2. Extended Triangle Pose (Utthita Trikonasana)

Trikonasana-Triangle-Pose-Variation

I call Triangle Pose “All-Purpose Healer” because not only do you practice balance here by toning the core and internal organs, you also send healing vibes to the furthest extremities. Your whole body will thank you after practicing this asana.

 

  • Begin in Tadasana.
  • Step the right leg to the back of the mat and turn the foot to a 45-degree angle.
  • Extend the arms to shoulder height.
  • Reach the left arm toward the front of the mat while sending the right hip towards the back of the mat, ensuring both sides of the torso lengthen.
  • Keep the left leg straight without locking the knee and place your hand on a block on the inside of the left ankle.
  • As your hamstrings loosen up, you may not need the block and can place your hand on your ankle.
  • Hold 5 to 10 breaths.
  • Bend the front knee as you make your way back into Tadasana.
  • Repeat on the other side.

3. Wide-Legged Forward Fold (Prasarita Padottanasana A)

Wide-Legged-Forward-Bend

You will stretch your hamstrings as well as your groin in this active pose—just make sure you don’t navigate past your comfort zone as the vulnerable inner knee can take on excess strain if you get too ambitious lowering to the ground. Use your breath as your guide.

 

  • Begin with your feet wide apart across the full length of your mat.
  • Turn your toes slightly inward for greater release in the hips and lumbar spine.
  • Hinge from your hips as you descend forward, knees slightly bent as you reach toward the floor.
  • Walk your hands underneath your hips, keeping them shoulder width distance apart, and place them in between the feet.
  • Tuck your chin gently toward your chest and lower the top of your head towards the floor. It’s not important if the head touches the floor or not, but do attempt to keep the spine lengthened.
  • Hold 5 to 10 breaths.
  • Bend your knees to return to standing.
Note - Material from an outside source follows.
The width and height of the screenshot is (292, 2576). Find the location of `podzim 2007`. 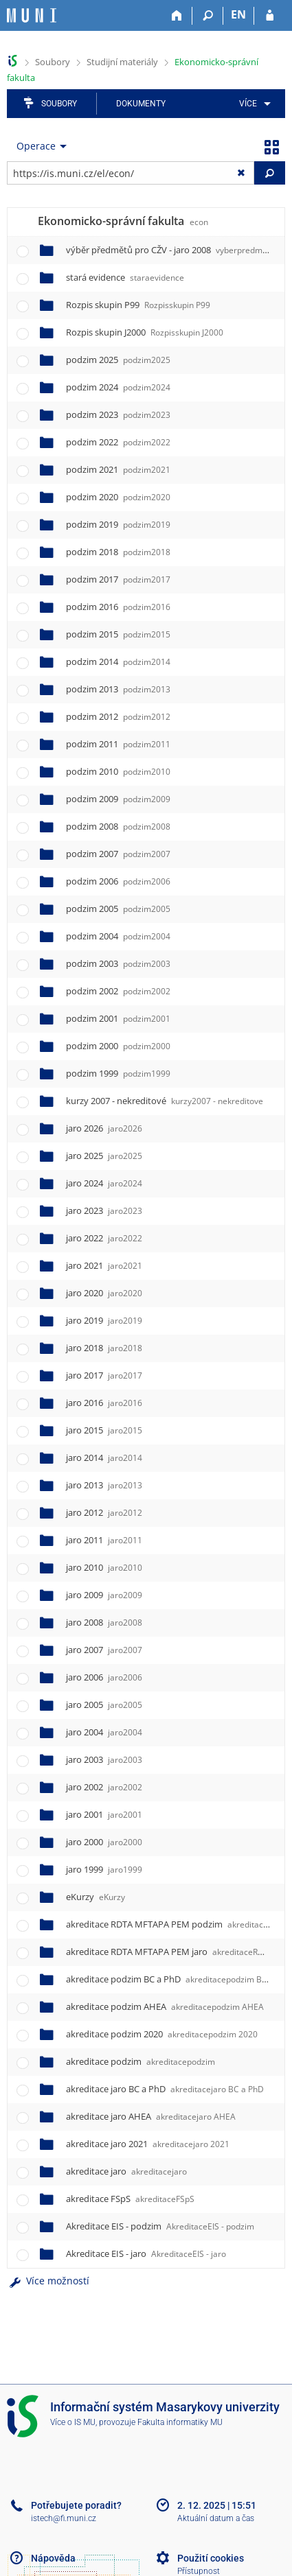 podzim 2007 is located at coordinates (118, 853).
4. Staff Pose into Seated Forward Bend (Dandasana into Paschimottanasana)

Credit: Chara Caruthers Credit: Chara Caruthers

A grounded Staff Pose helps realign the spine and allow the natural curve to exist even during a seated pose. Reaching for the toes in the forward folding Paschimottanasana is more of a detail than the goal; instead, focus on broadening those hamstrings and steer clear from rounding the thoracic spine.

 

  • Begin in Dandasana with a tall spine and legs outstretched in front of you.
  • Inhale arms toward the ceiling.
  • Exhale reach toward the feet, wrapping your first two fingers and thumbs around each big toe, or resting hands on the shins.
  • Keep the sit-bones grounded.
  • Sitting on a block helps make this pose more accessible if tension in the back or hamstrings makes forward folding painfully uncomfortable.
  • Hold 5 to 10 breaths.
  • Return to Dandasana.

5. Reclining Hand-to-Big-Toe Pose (Supta Padangusthasana)

Reclining-Big-Toe-Pose-Supta-Padangusthasana

Most practitioners find Hanumanasana or full splits inaccessible, which makes this supine version a safer, more enjoyable alternative.

 

 

  • Begin lying down.
  • Bring the right knee into your chest, holding the big toe with the first two fingers and thumb.
  • Extend the leg up towards the sky, and gradually, breath by breath, ease the foot towards the head. You can use a strap here for a gentler stretch.
  • Avoid lifting the left hip off of the ground by extending through the left heel.
  • Hold 5 to 10 breaths.
  • Repeat on the second side.

Take a “Mindful” Seat and See the Big Picture

Most hamstring tension and back pain results from poor posture while seated. If you experience chronic tightness in your hamstrings, aggressively stretching this area will not make it all go away.

When tension regularly hits specific areas, this indicates injury or an inefficient movement pattern in other areas of your body. Hamstring stretches involve Forward Folds, which can exacerbate an already overstretched mid to upper back and a shortened chest from sitting hunched over a computer all day.

Forward folding without lengthening the spine can also affect the lumbar region, creating an excessive rounding of the lower back, which severely limits hip flexor mobility.

While yoga teaches you to observe and watch for these patterns in your movements and in your practice, ask your instructor for assistance to ensure optimal posture on and off of the mat.